En aquel momento estaba ya Gerald completamente harto de la conversación y aburridísimo de encontrarse aquel problema sobre sus hombros. Se sentía ofendido, además, al ver que Scarlett seguía estando desconsolada aun después de haberle ofrecido los mejores partidos del condado y Tara por añadidura. A Gerald le gustaba que sus regalos fuesen recibidos con palmitas y besos.
—¡Vaya! ¡No haga usted pucheros, señorita! No me importa con quién te cases con tal que piense como tú y sea un caballero, un hombre del Sur, y arrogante. Porque el amor de la mujer llega después del matrimonio.
—¡Por Dios, papá! ¡Ésa sí que es una teoría del Viejo Continente!
—Y una magnífica teoría. Todos los americanos tratan afanosos de casarse por amor, como los criados, como los yanquis. Los mejores matrimonios son aquellos que escogen los padres. ¿Cómo va a saber una chiquilla tonta, como tú, distinguir a un hombre bueno de un canalla? Fíjate, si no, en los Wilkes. ¿Qué es lo que les hace conservarse dignos y fuertes a través de todas las generaciones? Pues sencillamente el casarse con sus afines; entre primos, como quiere su familia que lo hagan.
—¡Dios mío! —gimió Scarlett, sintiendo renovado su dolor con las palabras de Gerald, que trajeron de nuevo a su mente la inevitable verdad. Su padre la miró y bajando la cabeza anduvo unos pasos indeciso.
—¿No estarás llorando? —le preguntó, acariciándole torpemente la barbilla e intentando levantarle là cabeza, compasivo.
—¡No! —exclamó ella con vehemencia, dando un respingo.
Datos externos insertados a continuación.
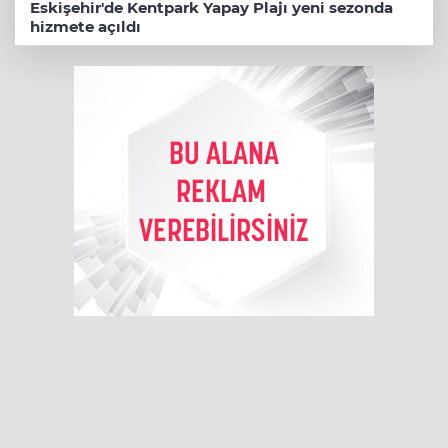
Eskişehir'de Kentpark Yapay Plajı yeni sezonda
hizmete açıldı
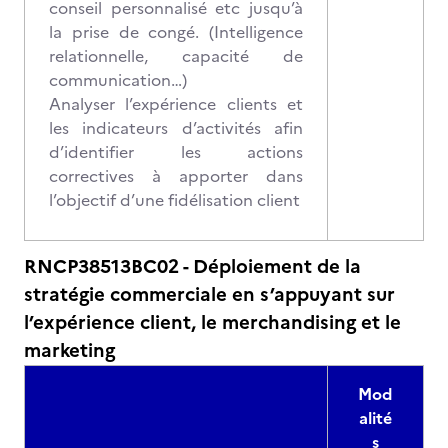
conseil personnalisé etc jusqu’à
la prise de congé. (Intelligence
relationnelle, capacité de
communication…)
Analyser l’expérience clients et
les indicateurs d’activités afin
d’identifier les actions
correctives à apporter dans
l’objectif d’une fidélisation client
RNCP38513BC02 - Déploiement de la
stratégie commerciale en s’appuyant sur
l’expérience client, le merchandising et le
marketing
Mod
alité
s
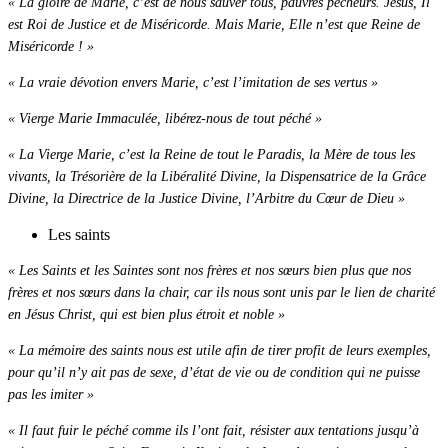
« La gloire de Marie, c’est de nous sauver tous, pauvres pécheurs. Jésus, Il
est Roi de Justice et de Miséricorde. Mais Marie, Elle n’est que Reine de
Miséricorde ! »
« La vraie dévotion envers Marie, c’est l’imitation de ses vertus »
« Vierge Marie Immaculée, libérez-nous de tout péché »
« La Vierge Marie, c’est la Reine de tout le Paradis, la Mère de tous les
vivants, la Trésorière de la Libéralité Divine, la Dispensatrice de la Grâce
Divine, la Directrice de la Justice Divine, l’Arbitre du Cœur de Dieu »
Les saints
« Les Saints et les Saintes sont nos frères et nos sœurs bien plus que nos
frères et nos sœurs dans la chair, car ils nous sont unis par le lien de charité
en Jésus Christ, qui est bien plus étroit et noble »
« La mémoire des saints nous est utile afin de tirer profit de leurs exemples,
pour qu’il n’y ait pas de sexe, d’état de vie ou de condition qui ne puisse
pas les imiter »
« Il faut fuir le péché comme ils l’ont fait, résister aux tentations jusqu’à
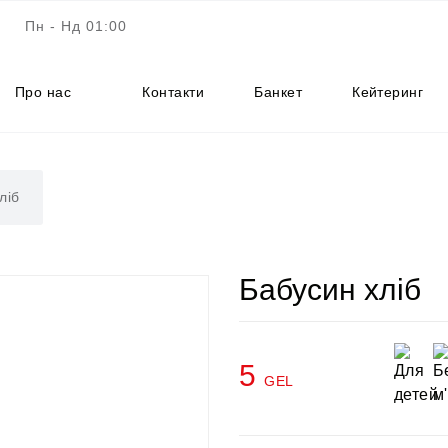
Пн - Нд 01:00
Про нас
Контакти
Банкет
Кейтеринг
ліб
Бабусин хліб
5
GEL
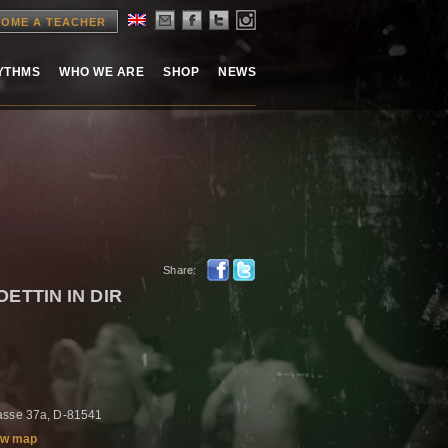
OME A TEACHER
HYTHMS
WHO WE ARE
SHOP
NEWS
Share:
ETTIN IN DIR
rasse 37a, D-81541
w map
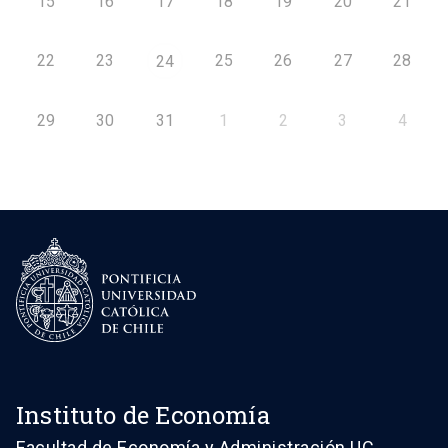
15
16
17
18
19
20
21
22
23
25
26
27
28
24
29
30
31
1
2
3
4
Instituto de Economía
Facultad de Economía y Administración UC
—Mintiendo es lo que estás, y me enorgullezco de ello. Me alegro de que seas orgullosa, gatita. Y deseo verte orgullosa mañana, en la barbacoa. No quiero que todo el condado cotillee y se ría de ti mañana porque hayas entregado tu corazón a un hombre que no ha pensado en ti más que como amiga de la familia.
«Sí que ha pensado —se dijo Scarlett, dolida—. ¡Ya lo creo que ha pensado! Estoy segura de que si hubiera tenido un poco más de tiempo se lo hubiera hecho confesar... ¡Ay, si no fuese porque los Wilkes se creen siempre obligados a casarse con sus primas!»
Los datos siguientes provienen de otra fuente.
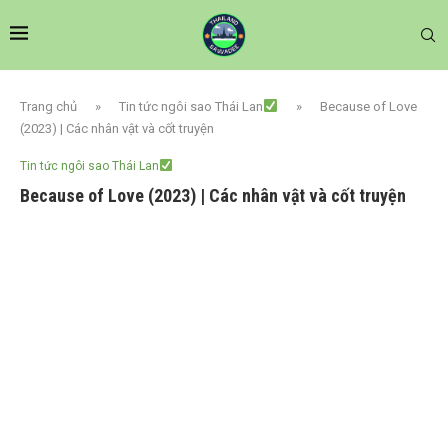
Trang chủ
»
Tin tức ngôi sao Thái Lan
»
Because of Love
(2023) | Các nhân vật và cốt truyện
Tin tức ngôi sao Thái Lan
Because of Love (2023) | Các nhân vật và cốt truyện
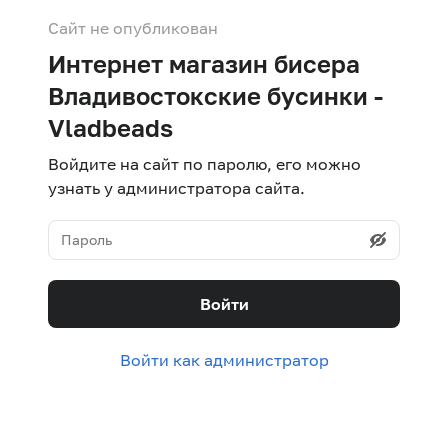
Сайт не опубликован
Интернет магазин бисера
Владивостокские бусинки -
Vladbeads
Войдите на сайт по паролю, его можно
узнать у администратора сайта.
Войти
Войти как администратор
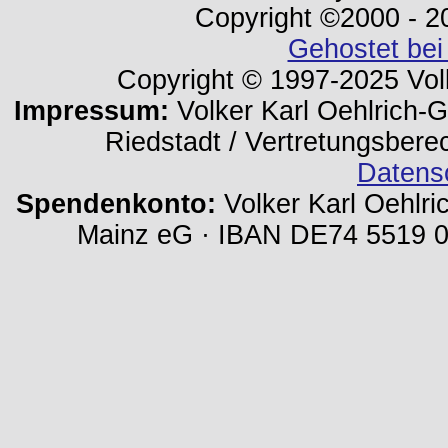
Copyright ©2000 - 202
Gehostet bei
Copyright © 1997-2025 Volk
Impressum:
Volker Karl Oehlrich-Ge
Riedstadt / Vertretungsbere
Datens
Spendenkonto:
Volker Karl Oehlri
Mainz eG · IBAN DE74 5519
Gerald enlazó su brazo al de su hija.
—Y, ahora, entremos a cenar; que todo esto quede entre nosotros, para que tu madre no se preocupe y yo tampoco. Suénate, hija mía.
Scarlett se sonó con su arrugado pañuelito, y ambos echaron a andar por el sendero, cogidos del brazo, mientras el caballo los seguía lentamente. Al llegar a la casa, Scarlett se disponía a hablar de nuevo, cuando vio a su madre salir de la densa sombra del porche. Tenía puestos la toca, el chai y los mitones, y detrás de ella iba Mamita con cara de pocos amigos, asiendo el maletín de cuero negro en que Ellen O'Hara llevaba siempre los vendajes y medicinas que utilizaba en las curas de los esclavos. Mamita tenía una boca grande, de labios gruesos y colgantes que, cuando la negra se enfadaba, pendían más que de costumbre. En aquellos momentos los labios de Mamita tenían una longitud desmesurada, y Scarlett comprendió que Mamita estaba furiosa por algo que no aprobaba.
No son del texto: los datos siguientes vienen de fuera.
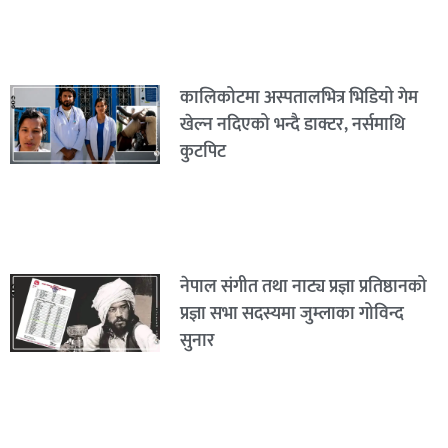
कालिकोटमा अस्पतालभित्र भिडियो गेम
खेल्न नदिएको भन्दै डाक्टर, नर्समाथि
कुटपिट
नेपाल संगीत तथा नाट्य प्रज्ञा प्रतिष्ठानको
प्रज्ञा सभा सदस्यमा जुम्लाका गोविन्द
सुनार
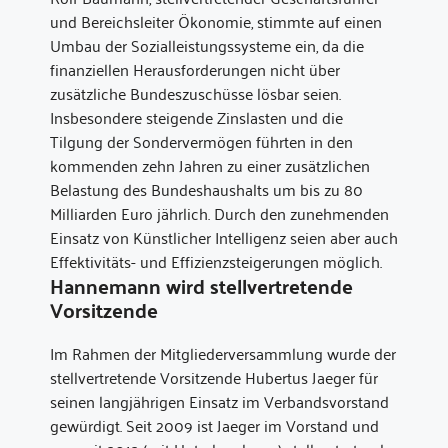
und Bereichsleiter Ökonomie, stimmte auf einen
Umbau der Sozialleistungssysteme ein, da die
finanziellen Herausforderungen nicht über
zusätzliche Bundeszuschüsse lösbar seien.
Insbesondere steigende Zinslasten und die
Tilgung der Sondervermögen führten in den
kommenden zehn Jahren zu einer zusätzlichen
Belastung des Bundeshaushalts um bis zu 80
Milliarden Euro jährlich. Durch den zunehmenden
Einsatz von Künstlicher Intelligenz seien aber auch
Effektivitäts- und Effizienzsteigerungen möglich.
Hannemann wird stellvertretende
Vorsitzende
Im Rahmen der Mitgliederversammlung wurde der
stellvertretende Vorsitzende Hubertus Jaeger für
seinen langjährigen Einsatz im Verbandsvorstand
gewürdigt. Seit 2009 ist Jaeger im Vorstand und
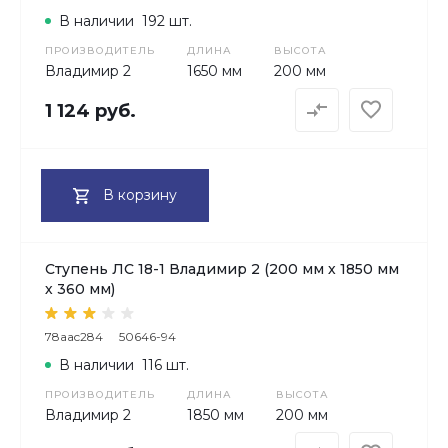
В наличии
192 шт.
ПРОИЗВОДИТЕЛЬ
ДЛИНА
ВЫСОТА
Владимир 2
1650 мм
200 мм
1 124 руб.
В корзину
Ступень ЛС 18-1 Владимир 2 (200 мм х 1850 мм
х 360 мм)
78aac284
50646-94
В наличии
116 шт.
ПРОИЗВОДИТЕЛЬ
ДЛИНА
ВЫСОТА
Владимир 2
1850 мм
200 мм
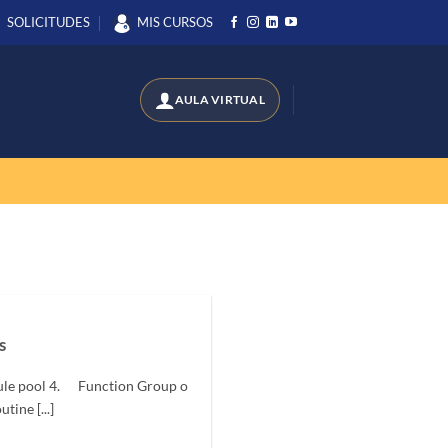
SOLICITUDES
MIS CURSOS
s
le pool 4. Function Group o
ine [...]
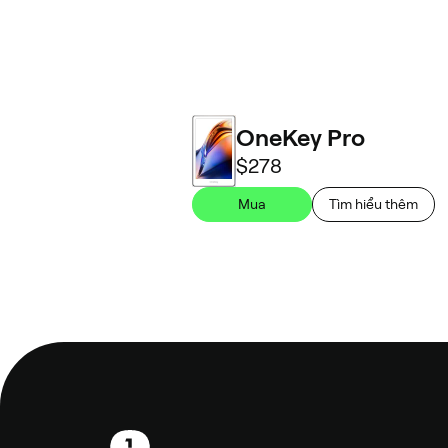
OneKey Pro
$278
Mua
Tìm hiểu thêm
Chân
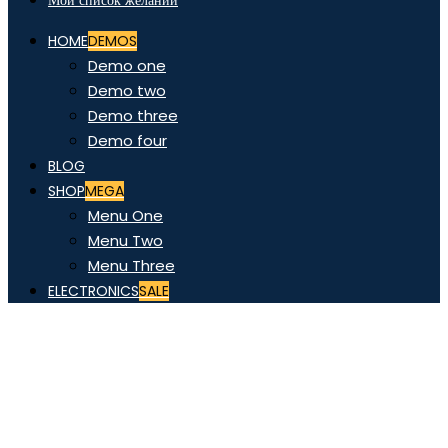
Мой список желаний
HOME
DEMOS
Demo one
Demo two
Demo three
Demo four
BLOG
SHOP
MEGA
Menu One
Menu Two
Menu Three
ELECTRONICS
SALE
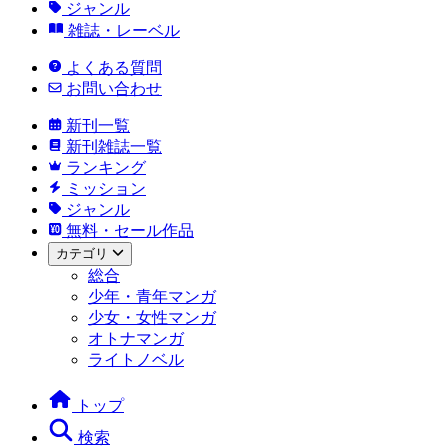
ジャンル
雑誌・レーベル
よくある質問
お問い合わせ
新刊一覧
新刊雑誌一覧
ランキング
ミッション
ジャンル
無料・セール作品
カテゴリ
総合
少年・青年マンガ
少女・女性マンガ
オトナマンガ
ライトノベル
トップ
検索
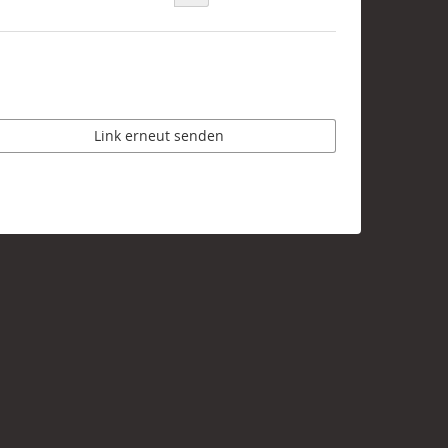
Link erneut senden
—Señor O'Hara —llamó Ellen, al ver a la pareja que avanzaba por el camino (Ellen pertenecía a una generación formalista, aun después de diecisiete años de matrimonio y de haber tenido seis hijos)—. Señor O'Hara, ha ocurrido una desgracia en casa de los Slattery. El hijo de Emmie ha nacido, se está muriendo y hay que bautizarlo.